Yes! That perfectly describes a major aspect of this. I wish she was my mother. I wish she would love me like she loves her children. We have a definition for our love. One is agape. And that's a good and desirable love to have. But I want storge. I have craved for maternal love for as long as I can remember. I've had mother-figures throughout my life. L and I have barely addressed my desires towards her until these pregnancies. I feel jealous of the babies, that there is favoritism and like I'll have to compete. She says I don't need to compete. That my space in her heart is my own. But in my head and heart I know that I cannot compete and that's exactly as it should be. Children, and in this case her children, come first. When being honest with myself, that's what I want too. I'm an adult. My time has passed. And these innocent little ones deserve the chance to be fully loved the way I never got.
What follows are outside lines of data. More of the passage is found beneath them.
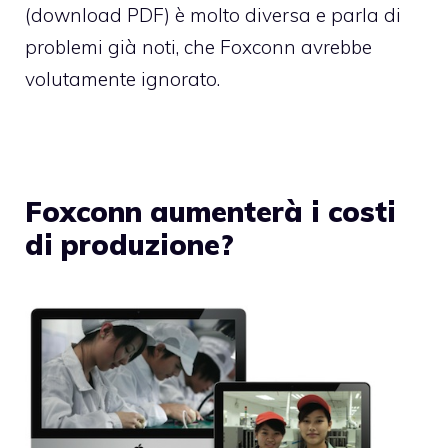
(
download PDF
) è molto diversa e parla di
problemi già noti, che Foxconn avrebbe
volutamente ignorato.
Foxconn aumenterà i costi
di produzione?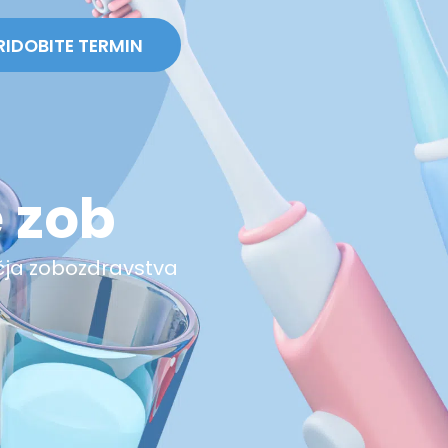
RIDOBITE TERMIN
 zob
čja zobozdravstva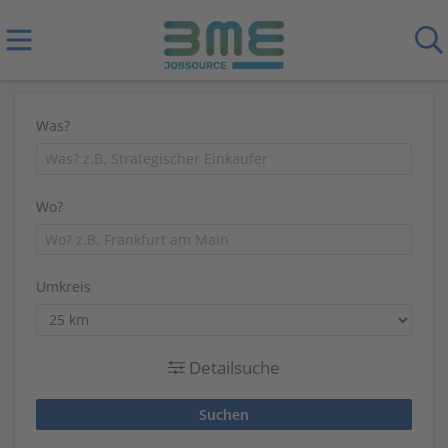
Was?
Wo?
Umkreis
Detailsuche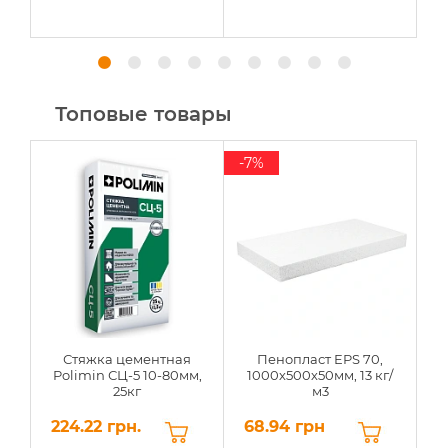
Топовые товары
-7%
Стяжка цементная
Пенопласт EPS 70,
Polimin СЦ-5 10-80мм,
1000х500х50мм, 13 кг/
25кг
м3
224.22 грн.
68.94 грн
6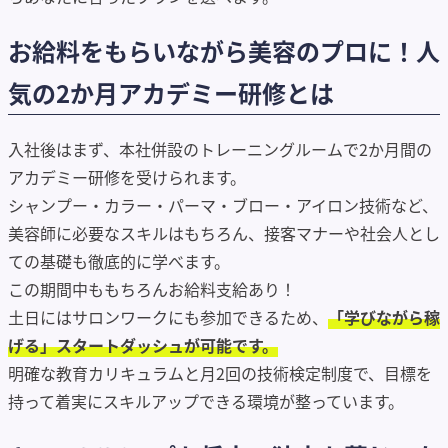
お給料をもらいながら美容のプロに！人
気の2か月アカデミー研修とは
入社後はまず、本社併設のトレーニングルームで2か月間の
アカデミー研修を受けられます。
シャンプー・カラー・パーマ・ブロー・アイロン技術など、
美容師に必要なスキルはもちろん、接客マナーや社会人とし
ての基礎も徹底的に学べます。
この期間中ももちろんお給料支給あり！
土日にはサロンワークにも参加できるため、
「学びながら稼
げる」スタートダッシュが可能です。
明確な教育カリキュラムと月2回の技術検定制度で、目標を
持って着実にスキルアップできる環境が整っています。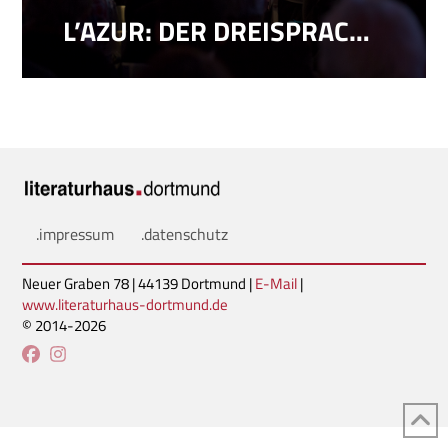
L’AZUR: DER DREISPRACHIGE MALLARMÉ
.impressum
.datenschutz
Neuer Graben 78 | 44139 Dortmund |
E-Mail
|
www.literaturhaus-dortmund.de
© 2014-2026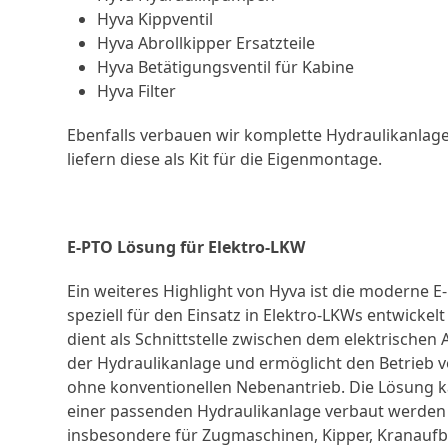
Hyva Kippventil
Hyva Abrollkipper Ersatzteile
Hyva Betätigungsventil für Kabine
Hyva Filter
Ebenfalls verbauen wir komplette Hydraulikanla
liefern diese als Kit für die Eigenmontage.
E-PTO Lösung für Elektro-LKW
Ein weiteres Highlight von Hyva ist die moderne 
speziell für den Einsatz in Elektro-LKWs entwicke
dient als Schnittstelle zwischen dem elektrischen
der Hydraulikanlage und ermöglicht den Betrieb 
ohne konventionellen Nebenantrieb. Die Lösung k
einer passenden Hydraulikanlage verbaut werden 
insbesondere für Zugmaschinen, Kipper, Kranaufb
Now that she's showing, seeing her was a huge trigger. Now there's no denying it. The fantasy is gone. There's a baby inside her and with us in the room. It triggers the grief instantly. That's why I don't want to go back. I don't want to see her pregnant. I'm tired of feeling grief and loss and pain. Her showing will be a reminder for me for the next 5 months. A reminder of my loss of time with her, my personal loss of motherly love and my loss of having my own child. And it's only going to get worse because she'll only grow more.